Directly continuing from the first DynASM example, one obvious optimisation would be to write the remaining loop of run_job in assembly, thereby avoiding a function call on every iteration. This idea leads to the following version of transcode.dasm:

|.arch x64
|.actionlist transcode_actionlist
|.section code
|.globals GLOB_

static void emit_transcoder(Dst_DECL, transcode_job_t* job)
{
| jmp ->loop_test
|->loop_body:
| dec r8
  for(int f = 0; f < job->num_fields; ++f)
  {
    field_info_t* field = job->fields + f;
    switch(field->byte_width)
    {
    case 4:
|     mov eax, [rcx + field->input_offset]
      if(field->input_endianness != field->output_endianness) {
|       bswap eax
      }
|     mov [rdx + field->output_offset], eax
      break;
    case 8:
|     mov rax, [rcx + field->input_offset]
      if(field->input_endianness != field->output_endianness) {
|       bswap rax
      }
|     mov [rdx + field->output_offset], rax
      break;
    default:
      throw std::exception("TODO: Other byte widths");
    }
  }
| add rcx, job->input_record_size
| add rdx, job->output_record_size
|->loop_test:
| test r8, r8
| jnz ->loop_body
| ret

In order, the changes to note are:

  1. The addition of the following:
    |.globals GLOB_
    
  2. The addition of the following loop head:
    | jmp ->loop_test
    |->loop_body:
    | dec r8
  3. The addition of the following loop tail:
    | add rcx, job->input_record_size
    | add rdx, job->output_record_size
    |->loop_test:
    | test r8, r8
    | jnz ->loop_body
The interesting components of these changes are the jumps and the labels. Once you know that the -> prefix is DynASM's notation for so-called global labels, then the syntax becomes the same as in any other assembler: labels are introduced by suffixing them with a colon, and are jumped to by being used as an operand to a jump instruction. As well as global labels, DynASM also supports so-called local labels. The defining difference between the two is that an assembly fragment containing a global label can only be emitted once, whereas local labels can be emitted an unlimited number of times. As a consequence, when jumping to a local label, you need to specify whether to jump backwards to the nearest previous emission of that label, or forwards to the next subsequent emission of that label. As global labels can only be emitted once, so no such specification is needed.
Label typeSyntaxUsageAvailable namesMaximum emissionsRetrievable in C
Global->name:jmp ->nameAny C identifier1Yes
Local  name:jmp  >name (forward) or
jmp  <name (backward)
Integers between 1 and 9No
PC=>expr:jmp =>exprAny C
expression
N/ANo
With labels explained, the remaining curiosity is the .globals directive: its effect is to emit a C enumeration with the names of all global labels. For this example, it causes the following to be written in transcode.h:
//|.globals GLOB_
enum {
  GLOB_loop_test,
  GLOB_loop_body,
  GLOB__MAX
};

Now that we're using labels, we need to do slightly more initialisation work. In particular, between calling dasm_init and dasm_setup, we need to do the following:

void* global_labels[GLOB__MAX];
dasm_setupglobal(&state, global_labels, GLOB__MAX);

After calling dasm_encode, the absolute address of ->loop_test: will be stored in global_labels[GLOB_loop_test], and likewise the absolute address of ->loop_body: will be stored in global_labels[GLOB_loop_body].
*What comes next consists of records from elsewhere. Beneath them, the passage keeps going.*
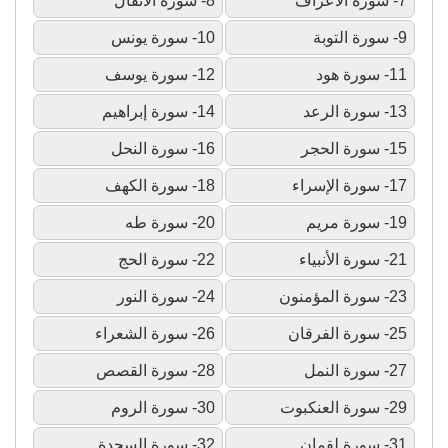
7- سورة الأعراف
8- سورة الأنفال
9- سورة التوبة
10- سورة يونس
11- سورة هود
12- سورة يوسف
13- سورة الرعد
14- سورة إبراهيم
15- سورة الحجر
16- سورة النحل
17- سورة الإسراء
18- سورة الكهف
19- سورة مريم
20- سورة طه
21- سورة الأنبياء
22- سورة الحج
23- سورة المؤمنون
24- سورة النور
25- سورة الفرقان
26- سورة الشعراء
27- سورة النمل
28- سورة القصص
29- سورة العنكبوت
30- سورة الروم
31- سورة لقمان
32- سورة السجدة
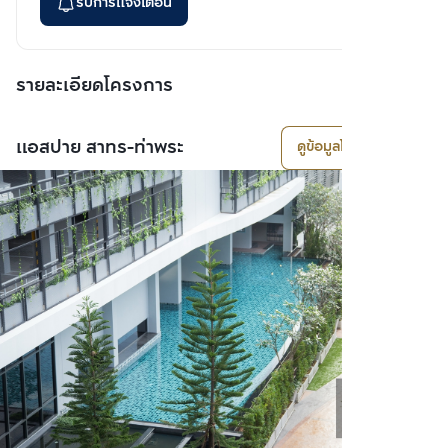
รับการแจ้งเตือน
รายละเอียดโครงการ
แอสปาย สาทร-ท่าพระ
ดูข้อมูลโครงการ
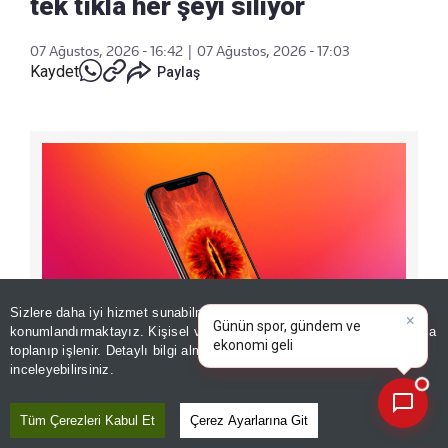
tek tıkla her şeyi siliyor
07 Ağustos, 2026 - 16:42
|
07 Ağustos, 2026 - 17:03
Kaydet
Paylaş
×
Günün spor, gündem ve
Sizlere daha iyi hizmet sunabilmek adına sitemizde
çerez
ekonomi gelişmelerini analiz
konumlandırmaktayız. Kişisel verileriniz, KVKK ve GDPR kapsamında
edin!
|
toplanıp işlenir. Detaylı bilgi almak için
Aydınlatma Metnimizi
📰
Son 30 güne ait haberleri, spor gelişmelerini veya yazar yazılarını sorgulayabilirsiniz.
inceleyebilirsiniz.
Siber güvenlik şirketi Arctic Wolf Networks
Tüm Çerezleri Kabul Et
Çerez Ayarlarına Git
tarafından yayımlanan son araştırmaya göre,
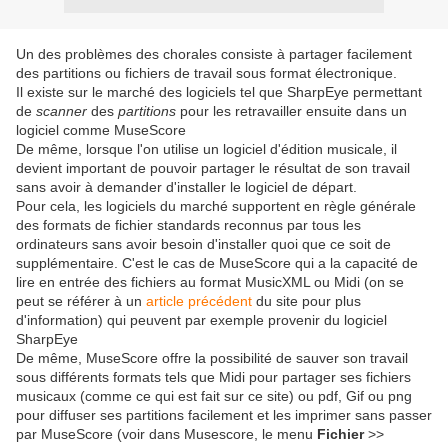
Un des problèmes des chorales consiste à partager facilement
des partitions ou fichiers de travail sous format électronique.
Il existe sur le marché des logiciels
tel que SharpEye permettant
de
scanner
des
partitions
pour les retravailler ensuite dans un
logiciel comme MuseScore
De même, lorsque l'on utilise un logiciel d'édition musicale, il
devient important de pouvoir partager le résultat de son travail
sans avoir à demander d'installer le logiciel de départ.
Pour cela, les logiciels du marché supportent en règle générale
des formats de fichier standards reconnus par tous les
ordinateurs sans avoir besoin d'installer quoi que ce soit de
supplémentaire. C'est le cas de MuseScore qui a la capacité de
lire en entrée des fichiers au format MusicXML ou Midi (on se
peut se référer à un
article précédent
du site pour plus
d'information) qui peuvent par exemple provenir du logiciel
SharpEye
De même, MuseScore offre la possibilité de sauver son travail
sous différents formats tels que Midi pour partager ses fichiers
musicaux (comme ce qui est fait sur ce site) ou pdf, Gif ou png
pour diffuser ses partitions facilement et les imprimer sans passer
par MuseScore (voir dans Musescore, le menu
Fichier
>>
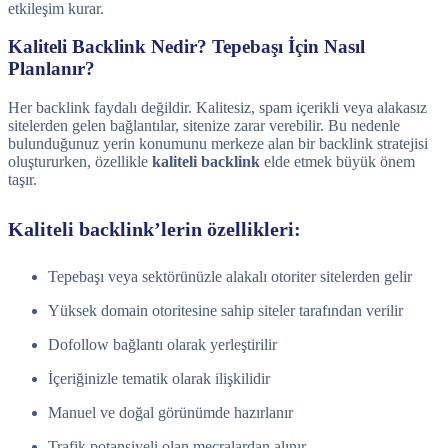
etkileşim kurar.
Kaliteli Backlink Nedir? Tepebaşı İçin Nasıl
Planlanır?
Her backlink faydalı değildir. Kalitesiz, spam içerikli veya alakasız
sitelerden gelen bağlantılar, sitenize zarar verebilir. Bu nedenle
bulunduğunuz yerin konumunu merkeze alan bir backlink stratejisi
oluştururken, özellikle
kaliteli backlink
elde etmek büyük önem
taşır.
Kaliteli backlink’lerin özellikleri:
Tepebaşı veya sektörünüzle alakalı otoriter sitelerden gelir
Yüksek domain otoritesine sahip siteler tarafından verilir
Dofollow bağlantı olarak yerleştirilir
İçeriğinizle tematik olarak ilişkilidir
Manuel ve doğal görünümde hazırlanır
Trafik potansiyeli olan mecralardan alınır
For completeness, the final C code is as follows:

void (*make_transcoder(transcode_job_t* job))(const void*, void*, int)
{
  dasm_State* state;
  int status;
  void* code;
  size_t code_size;
  void* global_labels[GLOB__MAX];

  dasm_init(&state, DASM_MAXSECTION);
  dasm_setupglobal(&state, global_labels, GLOB__MAX);
  dasm_setup(&state, transcode_actionlist);

  emit_transcoder(&state, job);
  
  status = dasm_link(&state, &code_size);
  assert(status == DASM_S_OK);

  code = VirtualAlloc(nullptr, code_size, MEM_RESERVE | MEM_COMMIT, PAGE_EXECUTE_READWRITE);
  status = dasm_encode(&state, code);
  assert(status == DASM_S_OK);

  dasm_free(&state);
  return (void(*)(const void*, void*, int))code;
}

void run_job(transcode_job_t* job)
{
  void (*transcode_n_records)(const void*, void*, int) = make_transcoder(job);
  transcode_n_records(job->input, job->output, job->num_input_records);
}